How garbage is turned into energy
Saugus, Mass. — One of the first successful waste-to-energy plants built in the United States was a $46 million facility constructed on a former landfill site in a tidal marsh north of Boston.
The facility, owned and operated by Signal RESCO Inc., burns about 1,200 tons of garbage a day. It works like this:
Garbage trucks dump their loads into a giant holding area. Garbage - ranging from egg shells and paper plates to old ovens and car tires - is loaded by crane into the furnace. The garbage slides slowly down a slanted grate into the 2,500 -degree F. furnace. The flames are fed a steady gust of fresh air from giant fans that also serve to circulate the air in the garbage holding area.
The furnace walls are lined with steel pipes filled with water. As the water is converted to steam, it is used to turn electric generators or is routed as pressurized steam to industrial users.

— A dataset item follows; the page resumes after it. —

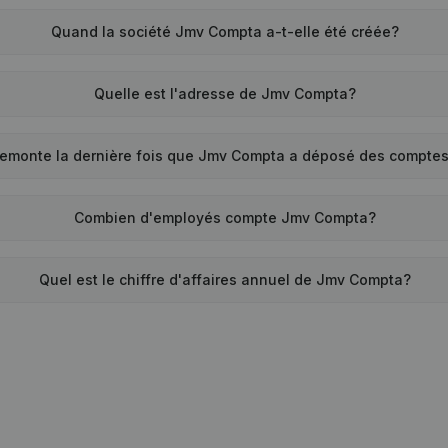
Quand la société Jmv Compta a-t-elle été créée?
Quelle est l'adresse de Jmv Compta?
remonte la dernière fois que Jmv Compta a déposé des compte
Combien d'employés compte Jmv Compta?
Quel est le chiffre d'affaires annuel de Jmv Compta?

Smoke from the furnace is partially cooled in the steammaking process and then is channeled through an electrostatic precipitator that chemically ''scrubs'' the smoke particles, reducing industrial emissions to within acceptable environmental standards.
Meanwhile, the ash, metal, or other nonflammable remains of the garbage eventually fall into a cooling tank. They are lifted by conveyor out of the plant. The residue is divided into metal scrap and ash. The ash is dumped by truck in a landfill. Scrap is either stockpiled or sold.